THE later foreign investment in Clyde shipyards also led to a few Diary stories. We were told about a boilermaker in the Govan yard during the brief time it was owned by Kvaerner of Norway. One day he was walking across the yard when they were accosted by a large Norwegian manager, who asked them, 'Can't you walk any faster?'. Look pal, this is a biler suit am wearing – no a track suit,' replied the boilermaker.”

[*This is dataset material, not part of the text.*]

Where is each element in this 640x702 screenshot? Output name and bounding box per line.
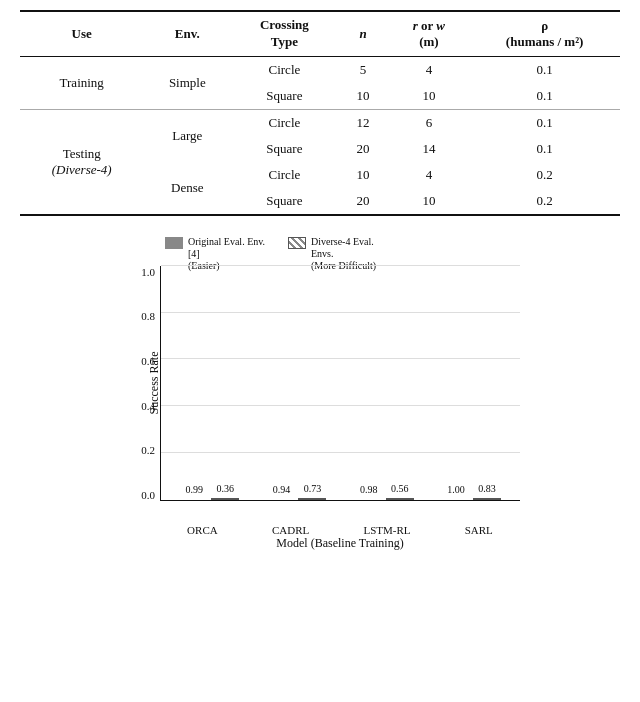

And during pay negotiations at the old John Brown's yard, a shop steward declared: "Ah've tellt ye ... nae mair moolah, the bears are oot!" An American executive turned to a local colleague for elucidation, only to be told: "Basically, he's sayin' the ba's on the slates.”

Oh Danny boy

NICKNAMES in the yards were legion. We have only room for one – in Yarrow's one engineer foreman was called Danny Kaye. It was because his response to being asked anything mildly out of the ordinary was, 'Ah canny dae that'."

Bowled over

A STORY from management as Sandy Stephen, the last managing director of famous Clyde shipyard Stephen of Linthouse, told of HMS Kenya being commissioned during the war and the ship manager, Sanny Brown, losing his bowler hat while having a good refreshment at the farewell party in the wardroom. Sandy said the bowler hung in the wardroom for years and became dishevelled. When the ship returned to the Clyde the officers organised another party, invited Sanny, and yet again he was helped home a second time minus his bowler hat.

Dragged up

TOO macho the shipyards? We end therefore with a story from travel writer Patrick Richardson's autobiography where he wrote: "I went with a friend to a pub in Edinburgh's Portobello Road where she picked up a man and I picked up a sexy-looking, reddish-haired young woman. We took them back to a friend's flat where I was mortified to discover 'she' was a Glaswegian shipyard welder in drag.”